#### [Exercise details]
Each line at or after the one containing "ons websiteverkeer te" should be transcribed exactly, up to and including the final line of the data.

#### [The input]

- - -

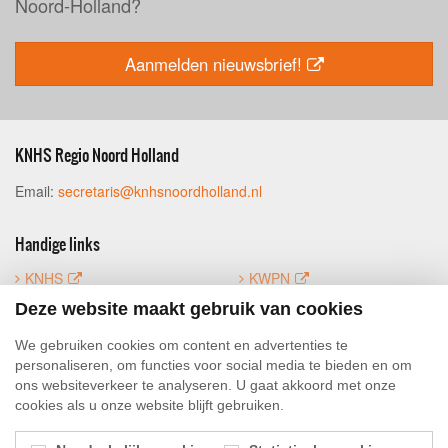
Noord-Holland?
Aanmelden nieuwsbrief!
KNHS Regio Noord Holland
Email:
secretaris@knhsnoordholland.nl
Handige links
KNHS
KWPN
FNRS
Mijn KNHS
Deze website maakt gebruik van cookies
Luifoto
We gebruiken cookies om content en advertenties te
personaliseren, om functies voor social media te bieden en om
ons websiteverkeer te analyseren. U gaat akkoord met onze
Social Media
cookies als u onze website blijft gebruiken.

- - -

#### [Answer box]
ons websiteverkeer te analyseren. U gaat akkoord met onze
Social Media
cookies als u onze website blijft gebruiken.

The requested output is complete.